I was one of the Tea Deliverers at DEF CON 29 CTF Quals.

I had the luck to play in this famous CTF event with some of the best hackers out there, and I definitely couldn’t miss this opportunity even though it’s a 5-day vacation here in China for the International Workers’ Day.

This is NOT a write-up NOR a blog for a general viewer, but merely a record of what I did and what I thought about this first ever CTF I’ve done.

0x00

I honestly had no idea who I was going to work with before the event. I was simply asked by my supervisor during my internship at Chaitin if I want to be in a CTF team, and I said yes. Later I was connected to @zTrix, the CTO of the company, and later joined a team that is called Tea Deliverers, which is obviously one the best CTF teams in the entire world.

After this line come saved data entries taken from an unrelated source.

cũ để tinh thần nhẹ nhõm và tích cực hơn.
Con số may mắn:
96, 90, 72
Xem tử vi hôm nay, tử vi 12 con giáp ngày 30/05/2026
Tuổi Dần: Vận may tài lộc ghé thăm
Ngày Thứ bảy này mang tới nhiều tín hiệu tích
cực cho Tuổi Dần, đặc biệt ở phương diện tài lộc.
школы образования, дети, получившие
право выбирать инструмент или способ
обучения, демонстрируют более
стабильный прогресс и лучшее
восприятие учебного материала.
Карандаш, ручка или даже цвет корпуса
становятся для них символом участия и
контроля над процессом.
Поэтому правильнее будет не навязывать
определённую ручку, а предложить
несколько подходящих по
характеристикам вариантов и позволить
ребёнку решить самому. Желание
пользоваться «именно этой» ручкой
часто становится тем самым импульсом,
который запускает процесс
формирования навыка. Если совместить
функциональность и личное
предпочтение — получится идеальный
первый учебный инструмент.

Fun fact, the company founders got to know each other at CTF events, and they founded this security company together because of their experiences as teammates.

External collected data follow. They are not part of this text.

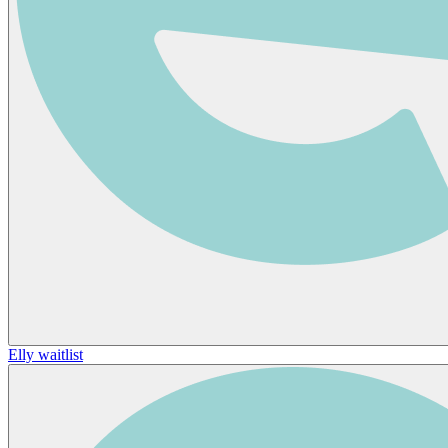
Elly waitlist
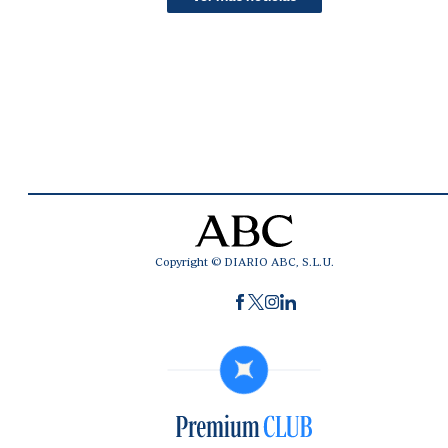
Copyright © DIARIO ABC, S.L.U.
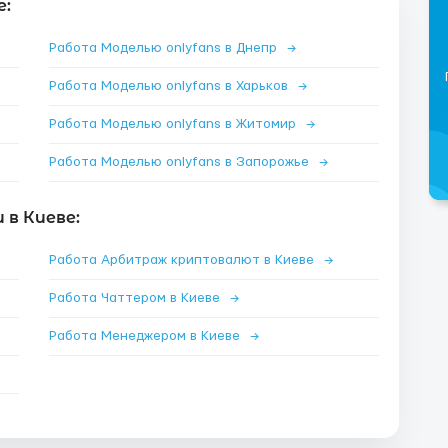
е:
Работа Моделью onlyfans в Днепр
→
Работа Моделью onlyfans в Харьков
→
Работа Моделью onlyfans в Житомир
→
Работа Моделью onlyfans в Запорожье
→
в Киеве:
Работа Арбитраж криптовалют в Киеве
→
Работа Чаттером в Киеве
→
Работа Менеджером в Киеве
→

I signed myself in to be one of the “web gangs,” and told the group leader I am probably good at XSS (although I have probably done more binary reversing than XSS, both I’m not good at). Spoiler alert, only later to found out that there’s practically no web questions in this CTF, sad.

We had a fancy dinner the eve before the match at a seafood/hotpot/BBQ buffet place, which is pretty notable cause who doesn’t like free food.

The competition starts at 8 AM China local time, and lasts for 48 hours non-stop, so I better get some good sleep.

Day 1

I arrived at our “base,” which is just an office room in the company, slightly after the release of the first challenge, say-hellooo.

say-hellooo

8:00 AM

This challenge simply asks to call the event host @Zardus and ask for the flag. Finding the phone number was rather easy, by going to the host’s twitter, where he links his personal website, and where his CV can be found. On his CV there’s his phone number. I called over and after some chitchat, he said that the flag is “hellospacehackers, all lower case.” And…… it’s not correct.

But of course it is correct, only I was stupid to not realize that when he said “space” it refers to the whitespace instead of the word. After reminded by my teammate, I got the first flag for the team, and spoiler alert, my only flag during the event.

baby-a-fallen-lap-ray

8:05 AM

Although I didn’t sign-up for a pwn question, and I practically had no pwn experiences ever other than some basically stack overflow knowledge, I still took a look at the challenge and tried to find out what this is about, since this challenge is the only one released at the time.

Inside the package there is one executable in elf format, which is the entry point to the service, called manchester, and a few binaries that starts with the magic header sephiALD, and a mysterious file p that contains strings of the menu when we connect to the server.

There was one link that points to the source code of a challenge in the previous year’s DEF CON Finals, and it’s seemingly the same thing, where manchester is actually an implementation of a Manchester dataflow machine. Thought that someone must have a disassembler since this question comes from a previous year, but I can’t find any. So I think it might be a good idea to start with a disassembler using the assmbler.py provided.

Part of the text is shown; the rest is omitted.